The Authorities Take no Action.


On the mainland bodies were being removed from houses and carried along the streets in carts, without any attempt, to prevent the contiguity of passers-by, and the streets were as thronged as usual. From these descriptions, it may be seen how easily the epidemic can spread. The bodies are thrown into the streets or open drains and touched by the passers-by, who must often either catch the contagion themselves or carry it on their clothes to infect others with whom they come into contact. The disease must also be transmitted by dogs, crows, and rodents. Moreover, there is another animal common in North Manchuria, which, is known to transmit the diseases. This is a species of marmot, called the tarbagan by the Russians, which is hunted for its fur. The tarbagan is attacked by plague, and if a hunter comes into contact with them at such times he is almost certain to be infected. The Russian authorities are endeavoring to prevent the epidemic from spreading in the Russian city, but their efforts are rendered nugatory by the free circulation of Chinese, who enter and leave the plague-stricken areas freely. An attempt to induce the Chinese authorities to adopt concerted measures has not proved successful so far, and an agitation to isolate the whole of the Chinese city, preventing the egress and ingress of Chinese, has grown very strong. This measure was tried very successfully, it appears, at Manchuria, in the small town on the frontier where the outbreak originated, and now there is not a single case left. The Harbin City Council is loth to take this measure in the case of Harbin out of respect, it is stated, for the Chinese national amour propre but doubtless, this very necessary step will be resorted to shortly.


Houses Nailed Up.


The Japan "Chronicle" stated on January 18:—We learn from a Changehung dispatch that the Japanese and Chinese authorities have agreed to co-operate in the work of stamping out plague, and commissioners to direct the operations have been appointed from among the Japanese and Chinese officials at Changehung. Seven isolated buildings have been constructed at Changehung by the South Manchurian Railway Company, with accommodation for 500 persons. Between Saturday night and Sunday afternoon, last 10 deaths from plague were reported in Changehung, and two cases of the epidemic were reporting the railway zone of the city during the period.

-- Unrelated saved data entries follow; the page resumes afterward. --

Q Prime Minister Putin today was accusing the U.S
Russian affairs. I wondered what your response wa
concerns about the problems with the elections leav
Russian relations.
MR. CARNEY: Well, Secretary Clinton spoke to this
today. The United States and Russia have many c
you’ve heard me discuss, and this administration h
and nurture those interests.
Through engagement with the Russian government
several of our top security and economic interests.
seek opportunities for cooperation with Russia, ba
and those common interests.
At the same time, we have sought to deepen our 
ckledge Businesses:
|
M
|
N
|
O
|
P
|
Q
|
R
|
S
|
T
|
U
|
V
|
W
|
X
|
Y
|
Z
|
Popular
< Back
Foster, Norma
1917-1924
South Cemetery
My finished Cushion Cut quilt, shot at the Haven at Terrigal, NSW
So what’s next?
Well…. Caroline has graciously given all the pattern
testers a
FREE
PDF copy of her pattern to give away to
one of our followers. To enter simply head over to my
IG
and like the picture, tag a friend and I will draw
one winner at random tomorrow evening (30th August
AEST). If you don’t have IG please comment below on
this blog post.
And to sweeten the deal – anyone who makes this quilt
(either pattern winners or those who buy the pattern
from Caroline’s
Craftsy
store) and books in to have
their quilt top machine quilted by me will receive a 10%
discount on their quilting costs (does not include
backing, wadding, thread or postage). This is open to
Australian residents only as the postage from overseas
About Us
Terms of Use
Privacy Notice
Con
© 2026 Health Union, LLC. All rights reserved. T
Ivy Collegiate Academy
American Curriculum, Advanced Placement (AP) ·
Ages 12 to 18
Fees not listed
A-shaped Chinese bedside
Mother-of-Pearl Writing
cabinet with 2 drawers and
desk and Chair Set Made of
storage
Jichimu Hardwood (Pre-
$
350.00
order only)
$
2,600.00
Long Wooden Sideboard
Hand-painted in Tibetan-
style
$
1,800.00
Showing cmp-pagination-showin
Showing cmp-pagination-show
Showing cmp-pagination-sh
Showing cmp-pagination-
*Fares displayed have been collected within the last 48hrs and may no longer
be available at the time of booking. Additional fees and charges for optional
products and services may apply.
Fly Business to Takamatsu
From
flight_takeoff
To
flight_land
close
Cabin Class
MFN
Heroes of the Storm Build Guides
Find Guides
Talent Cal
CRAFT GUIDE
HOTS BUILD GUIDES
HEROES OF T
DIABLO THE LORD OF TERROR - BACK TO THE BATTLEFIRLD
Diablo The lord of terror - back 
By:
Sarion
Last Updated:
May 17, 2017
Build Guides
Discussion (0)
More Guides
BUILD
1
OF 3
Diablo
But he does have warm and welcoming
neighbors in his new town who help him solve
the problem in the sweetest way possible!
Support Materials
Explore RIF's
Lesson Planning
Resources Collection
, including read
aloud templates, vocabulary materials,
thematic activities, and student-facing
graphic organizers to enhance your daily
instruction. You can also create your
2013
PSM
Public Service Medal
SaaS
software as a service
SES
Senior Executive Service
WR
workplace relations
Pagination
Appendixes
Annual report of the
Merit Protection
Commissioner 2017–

A Dairen dispatach reports that another case of plague has occurred among the Chinese there, and the police authorities have nailed up about a dozen Chinese houses with 80 occupants adjoining the house where the plague broke- out.  On January 16 three more cases of plague took place among the Chinese at Dairen. One of the victims was found lying in a street, another was a passenger on a steamer for Chefoo, and the third was found dead in a house. All the Chinese living in his house have fled, and their whereabouts are unknown. The same dispatch says that the Taoti of Hurbin has been suddenly dismissed from his office, presumably on account of His neglect to take measures for the prevention of the plague. The total number of deaths from plague in Harbin between the outbreak of the disease and January 15 is given at 1,453 by a Chang Chung dispatch to the Osaka "Mainichi," and 2,210 Chinese were under treatment on January 16 at the Russian isolation station.